I think if you could make PMTiles split into files <10 MB, it'd be perfect with range requests.

bdon · 2024-09-24T16:40:53 1727196053

I agree, there are tradeoffs to using static storage - the intended audience for PMTiles is those that prefer using static sites instead of administering a Linux server.

I would be interested to see a comparison of Btrfs + nginx serving latency, vs `pmtiles serve` from https://github.com/protomaps/go-pmtiles on a PMTiles archive on disk. That would be a more direct comparison.

I think there's potentially some interesting use case for tiles in Btrfs volumes and incremental updates, which I haven't tackled in PMTiles yet!

hyperknot · 2024-09-24T17:58:09 1727200689

I think both solutions could easily saturate a 1 Gbps line. I benchmarked Btrfs + nginx and it could do 30 Gbps, which doesn't really make a difference if your server is 1 Gbps only.

The fact that there is no service running was the more important for me. Mostly for security and bugs. I had so many problems with various tile servers in production, they needed daily restarting, they had memory leaks, etc.

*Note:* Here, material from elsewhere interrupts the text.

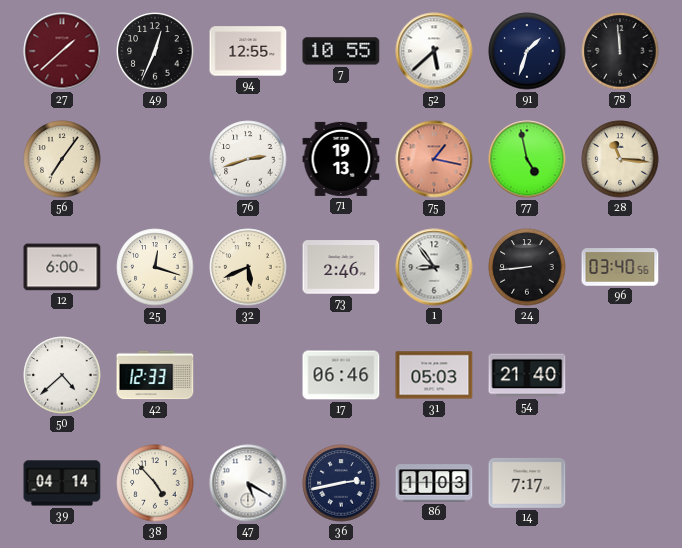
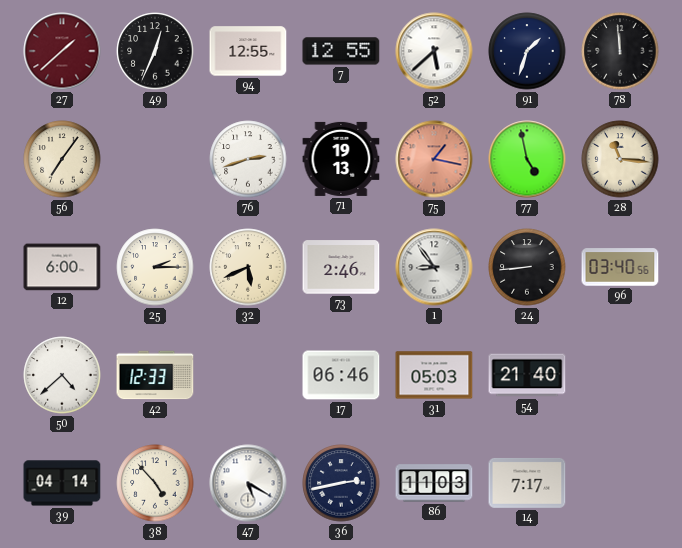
7: 10:55 -> 12:55
25: 12:18 -> 2:15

Basically I wanted to go nginx-only for security and to avoid tile server bugs.

bdon · 2024-09-24T18:05:59 1727201159

I see, I think that's a good approach to enable serving with stock nginx as well as for companies that are built on Nginx or a plain HTTP serving stack already.

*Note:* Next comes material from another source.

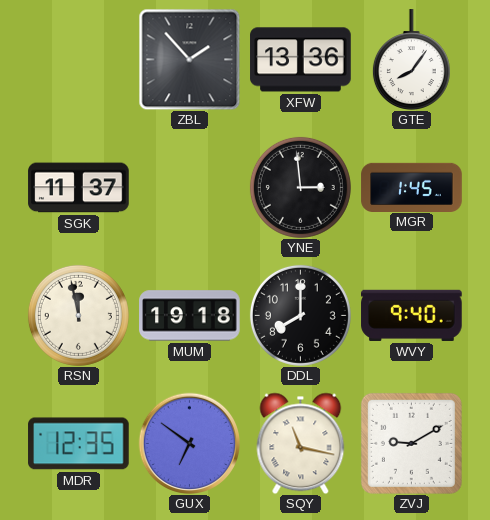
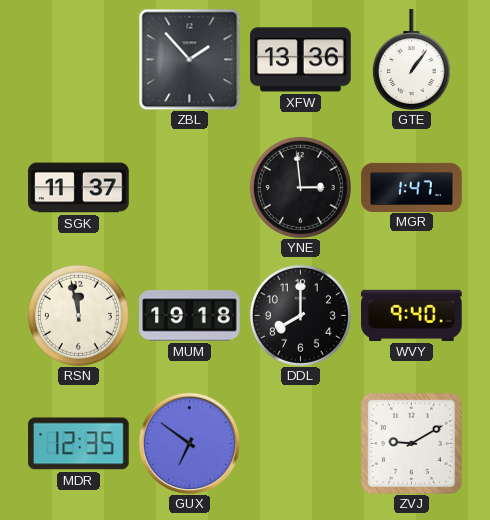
GTE: 8:06 -> 1:06
MGR: 1:45 -> 1:47
SQY: 11:17 -> none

For PMTiles the module is loadable directly as a Caddy plugin (https://docs.protomaps.com/deploy/server#caddyfile) which I prefer to nginx for security and bugs (and automatic SSL), and also enables serving PMTiles from disk or a remote storage bucket without a separate service running.

hyperknot · 2024-09-24T19:14:44 1727205284

Yes, PMTiles with the Caddy plugin is very similar to nginx + Btrfs.

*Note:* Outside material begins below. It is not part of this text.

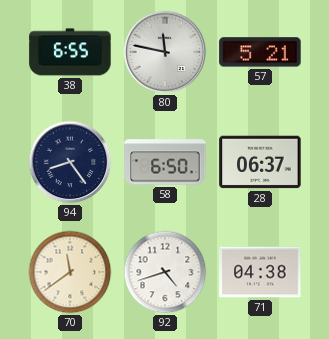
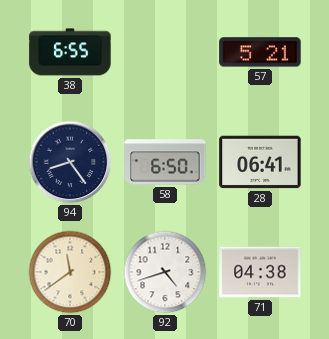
80: 11:47 -> none
28: 06:37 -> 06:41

At that point, the difference between the two projects is mostly which schema is being used.

tecleandor · 2024-09-24T20:02:30 1727208150

You both specify the filesystem to be Btrfs. Is there any advantage in this case against ZFS, ext4, XFS... or is it just a practical choice?

hyperknot · 2024-09-24T21:16:38 1727212598

Yes, small files can fit in the metadata, which makes a super big difference when you have 300 million files of 405 bytes each. Also, inode handling is way better compared to ext4.

tecleandor · 2024-09-25T10:12:38 1727259158

Oh neat! Thanks! I'm checking the docs and I guess you're referring to "Inline files". I don't have much knowledge about btrfs, so I didn't know...

The nearest thing (and it's not really really similar, just related) that ZFS has is special VDEVs.

When you have an array of disks (usually "slow", like regular HDDs) you can attach to it another array of disks (usually very fast, like NVMe) where you can store metadata (file information) and optionally small files up to a size that you can define.

So for example you have a 50TB (or 500, who knows) array of SATA disks, and a small but superfast array of NVMe drives. Lets say 128GB. Or 512, or 1TB depending on you want to do.

File metadata is saved there, so doing a find, ls, tree... operation is now very fast. And if you save, for example, all files smaller than 32KB there (it will depend on your needs, also) all the small file operations will be way faster.

hyperknot · 2024-09-25T12:36:52 1727267812

Yes, the key thing about Btrfs is how it handles inodes and how it can store data with the metadata. In the OpenFreeMap image, 60% of the files are stored with the metadata, essentially taking up no space.

preya2k · 2024-09-25T04:05:58 1727237158

I would also like to see this comparison. And for good measure it’d be great to also include Versatiles in this comparison.

bdon · 2024-09-25T04:49:27 1727239767

If you would like to run this comparison for tileservers reading from disk, I wrote a small tool to simulate traffic based on access logs of OpenStreetMap tiles:

https://github.com/bdon/TileSiege